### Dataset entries
___

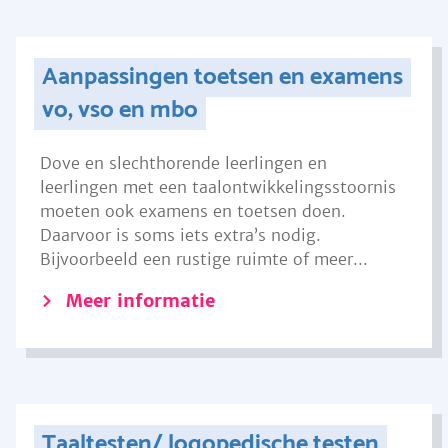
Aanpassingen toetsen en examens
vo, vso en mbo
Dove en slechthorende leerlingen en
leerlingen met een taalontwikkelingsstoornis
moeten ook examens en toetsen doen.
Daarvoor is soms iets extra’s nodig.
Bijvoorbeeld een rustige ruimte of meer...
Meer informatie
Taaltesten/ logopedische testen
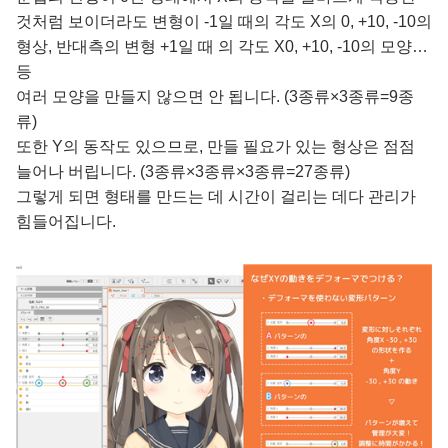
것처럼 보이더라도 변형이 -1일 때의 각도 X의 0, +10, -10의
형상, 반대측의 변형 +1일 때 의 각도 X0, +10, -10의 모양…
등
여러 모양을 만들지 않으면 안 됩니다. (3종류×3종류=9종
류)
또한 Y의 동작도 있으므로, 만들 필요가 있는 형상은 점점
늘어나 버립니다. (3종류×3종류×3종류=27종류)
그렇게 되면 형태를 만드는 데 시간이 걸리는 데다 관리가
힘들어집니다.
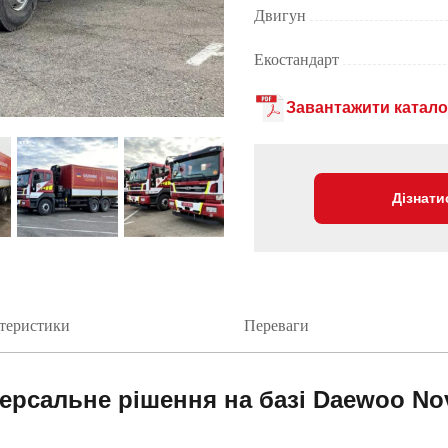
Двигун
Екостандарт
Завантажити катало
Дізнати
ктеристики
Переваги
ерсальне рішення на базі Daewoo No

___

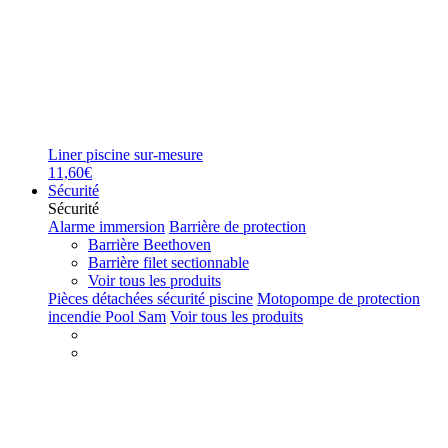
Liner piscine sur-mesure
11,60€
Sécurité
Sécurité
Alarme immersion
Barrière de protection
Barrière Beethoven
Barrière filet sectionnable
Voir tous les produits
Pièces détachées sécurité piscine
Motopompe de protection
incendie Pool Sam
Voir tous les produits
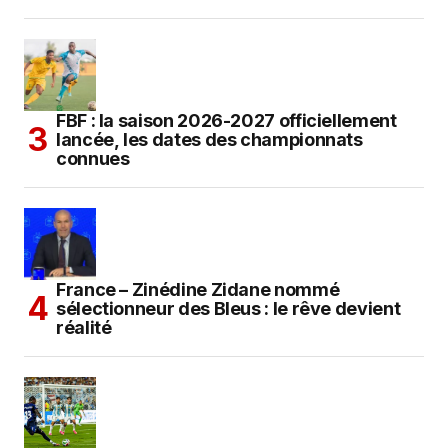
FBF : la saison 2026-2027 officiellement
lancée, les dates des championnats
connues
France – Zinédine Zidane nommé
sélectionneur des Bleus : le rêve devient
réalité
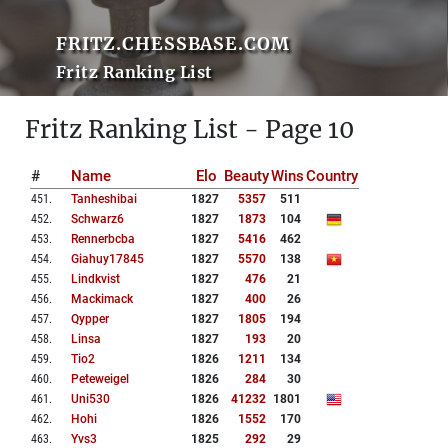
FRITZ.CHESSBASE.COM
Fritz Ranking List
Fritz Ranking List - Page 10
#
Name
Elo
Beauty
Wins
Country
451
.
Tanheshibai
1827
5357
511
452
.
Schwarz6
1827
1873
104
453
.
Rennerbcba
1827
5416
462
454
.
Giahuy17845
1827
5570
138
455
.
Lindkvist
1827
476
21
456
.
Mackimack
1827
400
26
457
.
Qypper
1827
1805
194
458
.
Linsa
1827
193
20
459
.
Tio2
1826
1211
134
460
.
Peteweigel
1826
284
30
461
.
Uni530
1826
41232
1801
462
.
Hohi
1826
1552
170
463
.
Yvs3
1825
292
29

___

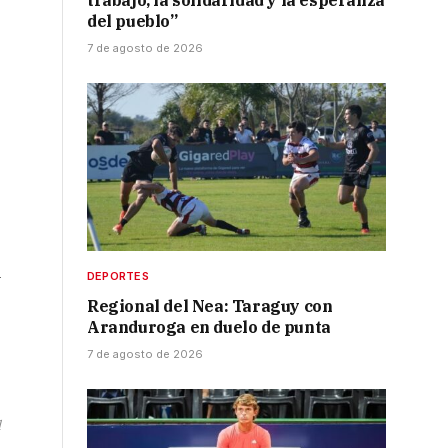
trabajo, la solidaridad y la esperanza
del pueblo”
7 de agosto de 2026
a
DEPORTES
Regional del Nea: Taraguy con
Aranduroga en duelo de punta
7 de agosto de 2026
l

___

### THE PROBLEM
Among the entries above, find the line with "Aanpassingen toetsen en examens" and repeat exactly from there through the line with "ерсальне рішення на базі Daewoo No", leaving out the pictures.

### TASK RESPONSE
Aanpassingen toetsen en examens
vo, vso en mbo
Dove en slechthorende leerlingen en
leerlingen met een taalontwikkelingsstoornis
moeten ook examens en toetsen doen.
Daarvoor is soms iets extra’s nodig.
Bijvoorbeeld een rustige ruimte of meer...
Meer informatie
Taaltesten/ logopedische testen
것처럼 보이더라도 변형이 -1일 때의 각도 X의 0, +10, -10의
형상, 반대측의 변형 +1일 때 의 각도 X0, +10, -10의 모양…
등
여러 모양을 만들지 않으면 안 됩니다. (3종류×3종류=9종
류)
또한 Y의 동작도 있으므로, 만들 필요가 있는 형상은 점점
늘어나 버립니다. (3종류×3종류×3종류=27종류)
그렇게 되면 형태를 만드는 데 시간이 걸리는 데다 관리가
힘들어집니다.
Двигун
Екостандарт
Завантажити катало
Дізнати
ктеристики
Переваги
ерсальне рішення на базі Daewoo No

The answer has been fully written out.